Nietzche: The Genealogy of Morality

[…] Now it is obvious to me, first, that, following this theory, the true original source of
the concept “good” has been sought and presupposed in the wrong place: the judgment “good”
did not come from those to whom “goodness” was shown! On the contrary it was “the good”
themselves, that is, the noble, powerful, high-stationed, and high-minded who felt and posited
themselves and their activity as good, that is, of the first rank, in contradistinction to all that is
low, low-minded, common, and vulgar. It was out of this pathos of distance4 that they first took
the right to create value and to coin names for values.

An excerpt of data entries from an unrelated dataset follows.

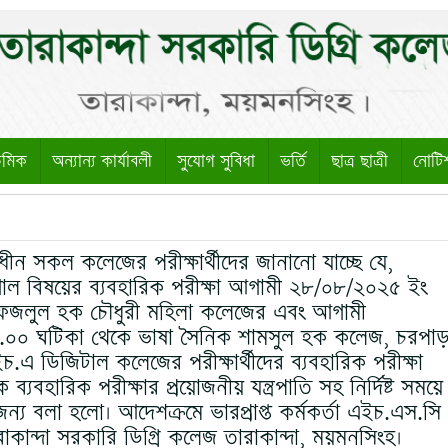
েমিক
অন্যান্য কার্যাবলী
সুযোগ সুবিধা
ভর্তি
ছাত্র ছাত্রী
নোটি
ীন সকল কলেজের পরীক্ষার্থীদের জানানো যাচ্ছে যে,
োল বিষয়ের ব্যবহারিক পরীক্ষা আগামী ২৮/০৮/২০২৫ ইং
ফজলুল হক চৌধুরী মহিলা কলেজের এবং আগামী
০০ ঘটিকা থেকে ভাষা সৈনিক শামসুল হক কলেজ, চরপাড়
এ ডিজিটাল কলেজের পরীক্ষার্থীদের ব্যবহারিক পরীক্ষা
 ব্যবহারিক পরীক্ষার প্রয়োজনীয় যন্ত্রপাতি সহ নির্দিষ্ট সময়ে
জন্য বলা হলো। আদেশক্রমে ভারপ্রাপ্ত কর্মকর্তা এইচ.এস.সি
াকান্দা সরকারি ডিগ্রি কলেজ তারাকান্দা, ময়মনসিংহ।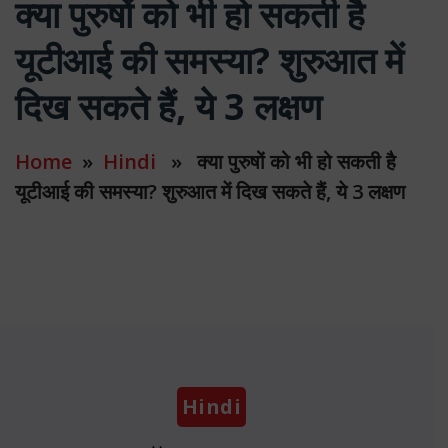
क्या पुरुषों को भी हो सकती है
यूटीआई की समस्या? शुरुआत में
दिख सकते हैं, ये 3 लक्षण
Home
»
Hindi
» क्या पुरुषों को भी हो सकती है
यूटीआई की समस्या? शुरुआत में दिख सकते हैं, ये 3 लक्षण
Categories
Hindi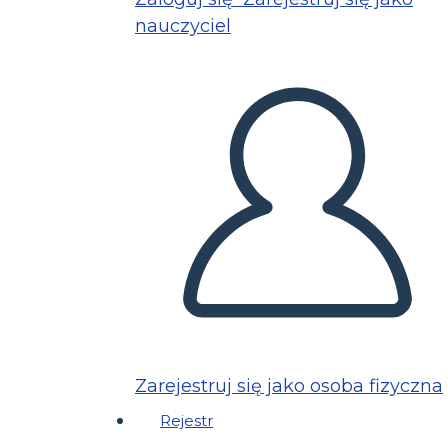
nauczyciel
Zarejestruj się jako osoba fizyczna
Rejestr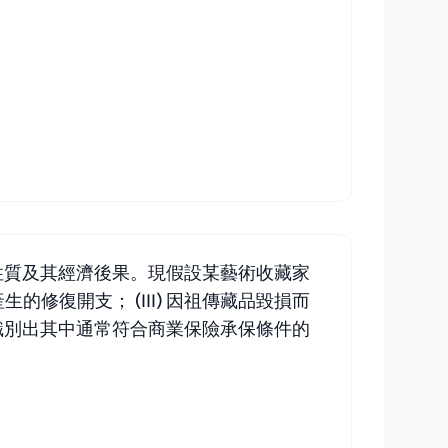
性質及其經濟後果。現假設某藝術收藏家
的修復開支； (III) 因祖傳藏品毀損而
識別出其中通常符合商業保險承保條件的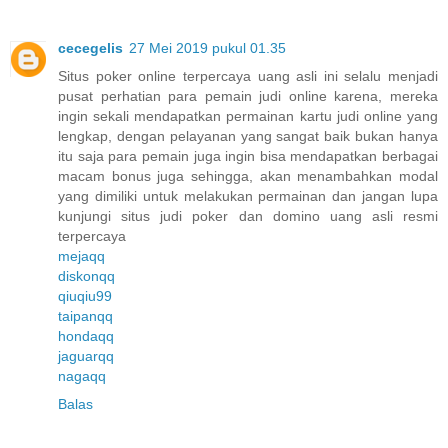
cecegelis
27 Mei 2019 pukul 01.35
Situs poker online terpercaya uang asli ini selalu menjadi
pusat perhatian para pemain judi online karena, mereka
ingin sekali mendapatkan permainan kartu judi online yang
lengkap, dengan pelayanan yang sangat baik bukan hanya
itu saja para pemain juga ingin bisa mendapatkan berbagai
macam bonus juga sehingga, akan menambahkan modal
yang dimiliki untuk melakukan permainan dan jangan lupa
kunjungi situs judi poker dan domino uang asli resmi
terpercaya
mejaqq
diskonqq
qiuqiu99
taipanqq
hondaqq
jaguarqq
nagaqq
Balas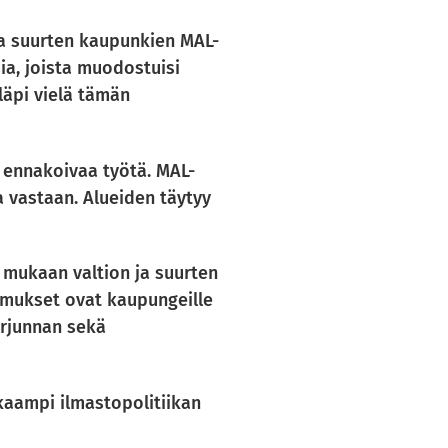
a suurten kaupunkien MAL-
ia, joista muodostuisi
äpi vielä tämän
a ennakoivaa työtä. MAL-
 vastaan. Alueiden täytyy
 mukaan valtion ja suurten
imukset ovat kaupungeille
orjunnan sekä
aampi ilmastopolitiikan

What does utility have to do with them!
The viewpoint of utility is, with regards to such a fiery eruption of the highest rank-ordering,
rank-distinguishing value-judgments, precisely as alien and inappropriate as possible: here the
feeling has attained just the opposite, the tepid warmth that every calculating cleverness, every
utility calculus requires – and not just once, not for one exceptional hour, but for the long term.
The pathos of nobility and distance, as I said, the enduring and dominating complete and
fundamental feeling of a higher ruling type in relation to a lower type, to a “below” – that is the
origin of the opposition “good” and “bad.” (The lordly right of giving names extends so far that
we should allow ourselves to conceive the origin of language itself as the power-expression of
those ruling: they say “that is that and that,” they stamp every thing and event with a sound and
thereby, as it were, take possession of it.) In light of this origin, the word “good” is not from the
outset bound up necessarily with “unegoistic” actions, as is the superstition of every genealogist
of morality. Instead, only with the decline of aristocratic value-judgments did it come to pass
that the entire opposition of “egoistic” and “unegoistic” could not help but insert itself more and
more into human conscience. It is, to make use of my language, the herd instinct that with this
antithesis finally gets its word (and also its words) in.